I was watching TCM’s Sunday night silent movie yesterday. They were showing some Fatty Arbuckle’s, so I looked him up because I couldn’t remember the sordid Virginia Rappe details. I found something that said Chris Farley wanted to make a biopic about Fatty. That story certainly had all the drama anyone could ask for, along with pathos, bathos, and all the other ‘thosos’. Would have made a hella good flick, and Farley would have been great in it.
Also, my pick is Fatty Arbuckle. He was just starting to get his career back after being vilified in the court of public opinion for something he didn’t do. He deserved five more years.
I’m going to not pick Hitler, so he dies 5 years earlier and hopefully WWII doesn’t happen
/misses whole point of draft
// shows self out
Hitler died in May of 1945. Germany, (and Russia, which everyone seems to forget), invaded Poland in September of 1939. Germany invaded Belgium and France in May of 1940, all of which leads me to conclude that GTD is a French/Belgian individual who hates Poland.
I’ve got friends in Poland. It’s more that I don’t know history and thought he died in 1944.
One COULD pick Hitler so he stands trial, and shits his pants when he hangs.

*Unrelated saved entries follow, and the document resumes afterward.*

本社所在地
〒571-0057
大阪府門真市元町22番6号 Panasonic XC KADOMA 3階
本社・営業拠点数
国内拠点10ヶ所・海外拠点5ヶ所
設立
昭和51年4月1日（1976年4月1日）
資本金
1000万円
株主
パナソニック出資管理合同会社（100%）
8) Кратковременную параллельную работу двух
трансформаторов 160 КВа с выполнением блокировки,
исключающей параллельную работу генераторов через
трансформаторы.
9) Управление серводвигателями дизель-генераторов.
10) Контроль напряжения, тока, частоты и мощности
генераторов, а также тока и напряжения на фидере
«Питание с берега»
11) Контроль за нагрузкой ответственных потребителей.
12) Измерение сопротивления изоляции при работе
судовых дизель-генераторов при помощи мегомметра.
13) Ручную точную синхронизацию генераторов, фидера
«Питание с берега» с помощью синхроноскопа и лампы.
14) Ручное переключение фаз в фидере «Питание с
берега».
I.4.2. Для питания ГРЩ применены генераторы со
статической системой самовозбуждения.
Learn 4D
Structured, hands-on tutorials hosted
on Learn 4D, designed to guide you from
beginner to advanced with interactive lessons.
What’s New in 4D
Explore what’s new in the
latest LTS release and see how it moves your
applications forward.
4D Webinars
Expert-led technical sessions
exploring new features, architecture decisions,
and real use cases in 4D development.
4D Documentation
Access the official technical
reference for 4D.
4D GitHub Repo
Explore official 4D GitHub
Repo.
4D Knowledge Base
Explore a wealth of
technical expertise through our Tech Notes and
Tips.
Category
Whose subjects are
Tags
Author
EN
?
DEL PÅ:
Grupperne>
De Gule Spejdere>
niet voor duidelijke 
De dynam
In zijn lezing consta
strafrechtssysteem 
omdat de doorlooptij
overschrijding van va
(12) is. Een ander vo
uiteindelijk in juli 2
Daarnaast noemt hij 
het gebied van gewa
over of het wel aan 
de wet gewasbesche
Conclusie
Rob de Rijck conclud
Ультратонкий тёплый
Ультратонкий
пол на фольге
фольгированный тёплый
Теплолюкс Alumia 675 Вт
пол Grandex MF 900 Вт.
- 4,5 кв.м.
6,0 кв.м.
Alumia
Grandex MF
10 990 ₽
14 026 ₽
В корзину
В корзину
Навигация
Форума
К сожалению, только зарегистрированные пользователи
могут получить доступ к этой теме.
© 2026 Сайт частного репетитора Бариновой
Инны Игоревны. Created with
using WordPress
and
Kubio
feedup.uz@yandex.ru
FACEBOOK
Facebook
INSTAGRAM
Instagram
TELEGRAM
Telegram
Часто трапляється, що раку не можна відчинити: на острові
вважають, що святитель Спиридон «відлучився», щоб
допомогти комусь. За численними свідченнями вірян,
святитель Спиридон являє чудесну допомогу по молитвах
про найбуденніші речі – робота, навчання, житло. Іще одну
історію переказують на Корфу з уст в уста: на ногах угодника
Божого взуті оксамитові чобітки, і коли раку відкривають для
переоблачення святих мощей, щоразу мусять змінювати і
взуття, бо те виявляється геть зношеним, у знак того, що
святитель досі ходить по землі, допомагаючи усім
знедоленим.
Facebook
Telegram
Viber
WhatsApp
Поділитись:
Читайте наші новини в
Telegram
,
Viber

I mean “shooting yourself in the head and then having your corpse doused and gasoline and burned outside of a bombed out bunker” isn’t exactly “died peacefully in his sleep”
Still too good for him.
Ruth Bader Ginsburg
You. WIN,
Only if you can guarantee that she would have been smart enough to step down after Biden was elected and before the mid-terms.
Anthony Bourdain. His show was right in the sweet spot of travelogue, history, food and geopolitical commentary. Best show on television.
I’m going with Michael Hutchence of INXS. Does INXS have another hit album or 2? Does Michael still die the same way, just older and maybe not as wiser? Does he go David Carradine instead?
How about let Paula Yates die first, then he might have stood a chance at not dying at all? He had 99 problems, and that bitch was most of them.
JFK – Would love to see how the US would be different after 5 more years, having JFK finish his term and maybe having another one.
That’s a good one. Very interesting idea.
possibly removes the Robert Caro LBJ book series from existence, too risky!!
SHUT-IN NEEDS HIS BOOKY-BOOK!!
/Did Caro ever finish that?
I am still waiting. He is still alive and sentient, but my annual Googling gives NO GODDAMNED RELEASE DATE.
/I just bookmarked the Wikipedia link
Did you learn nothing from Chinese Democracy?